The latest streaming service to arrive in Australia isn’t just about delivering hi-res audio to your ears, it’s about letting you buy it, too.
If you’re someone who love music in the best quality, you don’t necessarily have a lot of options.
You can look for high-res audio to buy, but the digital equivalent to vinyl isn’t always easy to find locally. There’s a streaming option available in Tidal HiFi, which we’ve reviewed in the past, and Deezer offers a similar take on the concept as well. But outside of these, there aren’t tremendous options.
In fact, while companies including Sony have talked up hi-res audio as part of their product plans for some time, finding it in Australia hasn’t actually been easy. It’s been something you can listen to for almost a decade, and yet most people aren’t exposed to it, and those who have been mightn’t be able to find it.
Whether they want to stream it or buy it, the options for Australians looking for high-resolution audio weren’t exactly large in number.

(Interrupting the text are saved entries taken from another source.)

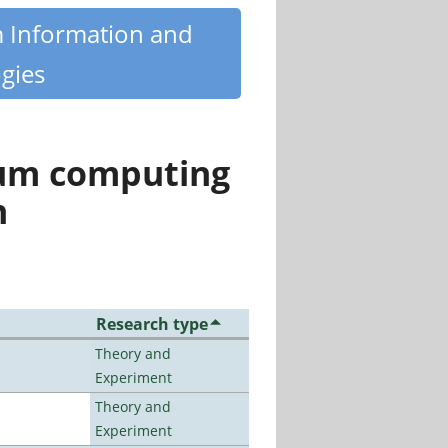
m Information and
gies
tum computing
n
Research type
Theory and
Experiment
Theory and
Experiment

But something is launching in Australia that caters to both, as the European answer to Tidal, Qobuz, launches locally.
Qobuz’s launch has been anticipated, and now it’s here, as Qobuz offers 16-bit CD-quality and 24-bit high-res audio streaming to customers, with audio purchases available for albums, as well. The launch sees Qobuz offer its service outside of Europe and the United States, arriving in both Australia and New Zealand, focused specifically on people looking for a higher bitrate for their music service.
Think of it as a streaming service that also allows you to buy the albums if you want to in the one place, with one of the plans offering a discount for that service.
That won’t match what everyone uses a streaming service for, but if you’re the sort of person who relies on a high-res music player, a big pair of headphones, or a set-top media player and a nice pair of speakers, you probably already speak that language.
“Far from just a simple streaming service, Qobuz aims to bring music back to its true value by offering our subscribers a complete experience that respects the way the artist intends for their music to be enjoyed,” said George Fornay, Deputy CEO of Qobuz.
“We are absolutely thrilled to finally bring Qobuz to Australia, where the expectation for a high quality listening offering such as ours exists – not just amongst consumers, but within the vibrant, diverse and incredibly talented Aussie music industry,” he said.
The result is a streaming service specifically focused on 16-bit CD quality and 24-bit high-res audio, available for $24.99 per month or $229.99 per year for one person, or $44.99 per month or $429.99 per year for families. A further plan offers discounts on purchases on Qobuz, with the $299.99 Qobuz Sublime plan providing discounts of up to 60 percent on purchases through the platform. Those prices will make Qobuz one of the more expensive music platforms in the country, with even Tidal HiFi maxing out at $29.99 USD per month for a family account, which in turn sits under Qobuz’s $45 monthly family price.
Outside of the streaming, Qobuz’s Australian offering also offers the music purchases without needing to subscribe, joining ZDigital as one of the handful of local providers of high-res downloads.
Both the Qobuz store and the streaming service launch this week in Australia, however, arriving with a one month trial.